Entende a Administração Tributária que o que ocorreu foi uma distribuição de reservas, não sendo credível a alegação do empréstimo pelas seguintes razões:
a) A acta n.º 18 foi lavrada:
a. em 09.11.2005,
b. sem convocação da Assembleia e
c. por uma única representante de todas as sociedades que detêm a totalidade do capital social da O. P e que têm assento na Assembleia Geral;
b) O contrato particular de empréstimo data do dia seguinte ao da acta (10.11.2005);
c) As declarações emitidas no sentido da transferência de valores a título de empréstimo foram todas assinadas pela mesma pessoa;
d) O pagamento do IRC retido foi efectuado em 31.01.2006, após a data limite para o efeito (20.12.2005) e na data assumida para a relevação contabilística de todos os lançamentos de regularização/anulação.
Vejamos.
A questão central está em saber se a impugnante efectuou, no ano de 2005, pagamentos a entidades detentoras do seu capital social a título de distribuição de reservas, no valor global de € 14.000.000,00, ou se, diferentemente, efectuou um empréstimo de tal valor a uma empresa associada (a O.D. , S.A.).

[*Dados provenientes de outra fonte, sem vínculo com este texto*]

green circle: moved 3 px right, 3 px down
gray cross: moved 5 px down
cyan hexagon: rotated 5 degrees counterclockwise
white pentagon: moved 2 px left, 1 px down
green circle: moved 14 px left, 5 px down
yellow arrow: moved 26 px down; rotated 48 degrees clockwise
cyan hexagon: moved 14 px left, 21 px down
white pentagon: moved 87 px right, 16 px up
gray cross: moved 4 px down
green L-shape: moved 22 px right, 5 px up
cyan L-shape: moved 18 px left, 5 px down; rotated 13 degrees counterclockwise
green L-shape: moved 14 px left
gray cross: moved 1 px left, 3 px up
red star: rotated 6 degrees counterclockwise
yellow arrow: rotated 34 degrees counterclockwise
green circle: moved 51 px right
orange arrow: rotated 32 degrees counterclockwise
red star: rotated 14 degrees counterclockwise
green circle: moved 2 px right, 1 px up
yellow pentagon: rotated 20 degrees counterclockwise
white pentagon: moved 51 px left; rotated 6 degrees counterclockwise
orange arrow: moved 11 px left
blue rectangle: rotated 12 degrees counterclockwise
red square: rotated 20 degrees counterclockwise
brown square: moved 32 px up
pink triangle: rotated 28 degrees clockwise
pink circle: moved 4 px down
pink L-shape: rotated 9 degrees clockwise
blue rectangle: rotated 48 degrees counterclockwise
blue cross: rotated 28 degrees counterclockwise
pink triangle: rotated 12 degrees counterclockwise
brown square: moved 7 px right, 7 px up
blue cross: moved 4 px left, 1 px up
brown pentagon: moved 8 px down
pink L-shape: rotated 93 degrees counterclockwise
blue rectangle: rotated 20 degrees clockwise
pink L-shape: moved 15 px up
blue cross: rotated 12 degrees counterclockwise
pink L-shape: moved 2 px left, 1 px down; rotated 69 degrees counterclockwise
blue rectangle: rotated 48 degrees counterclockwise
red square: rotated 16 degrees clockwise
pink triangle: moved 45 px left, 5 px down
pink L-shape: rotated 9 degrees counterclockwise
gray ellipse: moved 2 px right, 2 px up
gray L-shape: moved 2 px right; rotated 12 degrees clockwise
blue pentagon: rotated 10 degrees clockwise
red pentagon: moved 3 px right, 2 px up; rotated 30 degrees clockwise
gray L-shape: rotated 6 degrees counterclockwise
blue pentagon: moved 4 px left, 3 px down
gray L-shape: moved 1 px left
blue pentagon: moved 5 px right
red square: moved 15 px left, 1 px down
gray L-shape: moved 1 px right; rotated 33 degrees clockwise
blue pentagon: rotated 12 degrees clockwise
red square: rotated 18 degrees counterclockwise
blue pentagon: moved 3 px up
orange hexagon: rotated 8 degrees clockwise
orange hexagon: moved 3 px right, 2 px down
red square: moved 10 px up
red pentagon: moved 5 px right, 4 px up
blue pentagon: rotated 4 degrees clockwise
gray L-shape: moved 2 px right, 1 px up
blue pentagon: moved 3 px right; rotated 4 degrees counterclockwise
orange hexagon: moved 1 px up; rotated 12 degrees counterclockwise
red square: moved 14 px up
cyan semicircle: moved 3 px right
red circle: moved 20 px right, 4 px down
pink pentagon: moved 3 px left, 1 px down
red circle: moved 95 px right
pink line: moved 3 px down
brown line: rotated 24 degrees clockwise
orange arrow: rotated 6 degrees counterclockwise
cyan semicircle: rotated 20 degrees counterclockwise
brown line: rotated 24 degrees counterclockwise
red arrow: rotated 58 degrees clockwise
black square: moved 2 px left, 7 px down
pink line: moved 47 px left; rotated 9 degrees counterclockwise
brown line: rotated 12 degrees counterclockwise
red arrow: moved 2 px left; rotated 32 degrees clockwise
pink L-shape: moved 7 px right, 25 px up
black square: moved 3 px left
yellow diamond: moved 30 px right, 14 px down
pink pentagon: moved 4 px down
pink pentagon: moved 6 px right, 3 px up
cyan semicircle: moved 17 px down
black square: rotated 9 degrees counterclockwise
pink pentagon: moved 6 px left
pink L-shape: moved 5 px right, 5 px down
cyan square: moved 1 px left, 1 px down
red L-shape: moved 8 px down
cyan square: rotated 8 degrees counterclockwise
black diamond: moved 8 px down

Na primeira hipótese, a retenção na fonte efectuada estaria correcta na medida em que a distribuição de reservas (enquanto bens sociais) implica o pagamento de imposto; na segunda, não deveria ter tido lugar e, nessa medida, implica a restituição/o reembolso da quantia paga a esse título.
Do probatório resulta, por um lado, a existência de registos contabilísticos da impugnante que reflectem a ocorrência de uma distribuição de reservas; por outro lado, a impugnante apresentou documentos societários reveladores da ocorrência de um empréstimo.
Efectivamente, nos termos dos registos contabilísticos da impugnante, com data reportada a 26.01.2006, a impugnante transferiu aquele valor, anteriormente contabilizado na conta “credores por outras operações”, para uma conta de sócios, “distribuição resultados”. Por outra banda, como documentos societários temos (i) a acta n.º 18, datada de 09.11.2005, relativa à reunião da assembleia geral, nos termos da qual foi aprovada a concessão à O.D. , SA, de um empréstimo de curto prazo pelo montante de € 14.000.000,00; e (ii) o “contrato de empréstimo”, datado de 10.11.2005, celebrado entre a impugnante e a O.D. , SA, nos termos da qual a impugnante concede àquela um empréstimo de curto prazo pelo valor de € 14.000.000,00.
Perante tal divergência ao nível da documentação – demonstrativa de duas realidades diferentes relativamente ao destinado dado pela impugnante à quantia em causa, de € 14.000.000,00 -, nada determina a prevalência dos documentos societários sobre os registos contabilísticos nem vice-versa. Assim, o que importa é apurar a realidade dos movimentos financeiros ocorridos de modo a alcançar a verdadeira operação financeira e, desse modo, aferir o acerto da tributação na medida em que são os fluxos financeiros que determinam a tributação.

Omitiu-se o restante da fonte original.